SAN DIEGO (ETFguide.com) - As the Dow Jones (AMEX: DIA) has shed about 40%, it wouldn't be a bad time for all diligent investors to take a little time to evaluate the health of their investments. Has the current bear market devoured your money? If it has, it’s time to regroup and go back to the drawing table. 

Know Thyself
What type of investment profile do you have? Many investors don’t know because they haven’t taken the time to find out. Rick Ferri, veteran investment advisor with Troy, MI-based Portfolio Solutions suggests that investors closely evaluate their personal situations.

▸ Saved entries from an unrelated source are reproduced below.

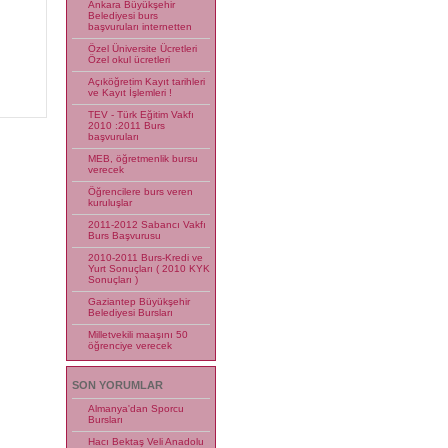
Ankara Büyükşehir
Belediyesi burs
başvuruları internetten
Özel Üniversite Ücretleri
Özel okul ücretleri
Açıköğretim Kayıt tarihleri
ve Kayıt İşlemleri !
TEV - Türk Eğitim Vakfı
2010 :2011 Burs
başvuruları
MEB, öğretmenlik bursu
verecek
Öğrencilere burs veren
kuruluşlar
2011-2012 Sabancı Vakfı
Burs Başvurusu
2010-2011 Burs-Kredi ve
Yurt Sonuçları ( 2010 KYK
Sonuçları )
Gaziantep Büyükşehir
Belediyesi Bursları
Milletvekili maaşını 50
öğrenciye verecek
SON YORUMLAR
Almanya'dan Sporcu
Bursları
Hacı Bektaş Veli Anadolu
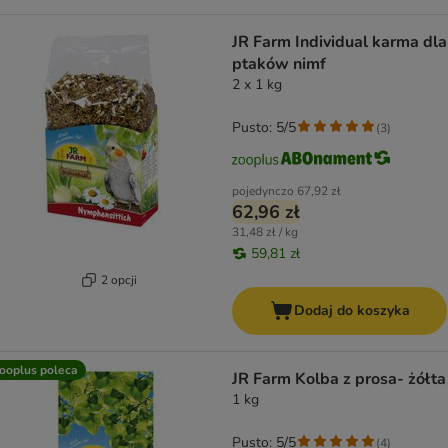
JR Farm Individual karma dla
ptaków nimf
2 x 1 kg
Pusto: 5/5
(
3
)
pojedynczo
67,92 zł
62,96 zł
31,48 zł / kg
59,81 zł
2 opcji
Dodaj do koszyka
ooplus poleca
JR Farm Kolba z prosa- żółta
1 kg
Pusto: 5/5
(
4
)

For early savers (people between their 20s and 30s), Ferri recommends buying stock index funds, holding them and not looking at your account balance for 10 years. Examples of such funds are Vanguard’s Total Stock Market ETF (NYSEArca: VTI), the SPDRs S&P 500 (AMEX: SPY) or the iShares MSCI EAFE Index Fund (NYSEArca: EFA).

How To Profit In Tought Markets >> Learn More

For mid-life accumulators (people between their 40s and 50s) Ferri suggests that you rebalance your portfolio back into equities when it needs to be rebalanced and you will be very happy you did by the time you retire. Lastly, he suggests that near retirees and retirees (people between their 60s and 70s) should live off their cash flows from dividends, interests, Social Security, pensions, annuities, and other sources. They should avoid depleting their principal by making significant withdrawals.

Don't Own Too Much of the Same Thing
Contrary to the view of many, diversification, if properly applied, is not “diworsification.” True diversification is a prudent activity that’s all about having broad exposure to multiple asset classes. These various types of assets include not just domestic and foreign stocks, but bonds, commodities, and REITs.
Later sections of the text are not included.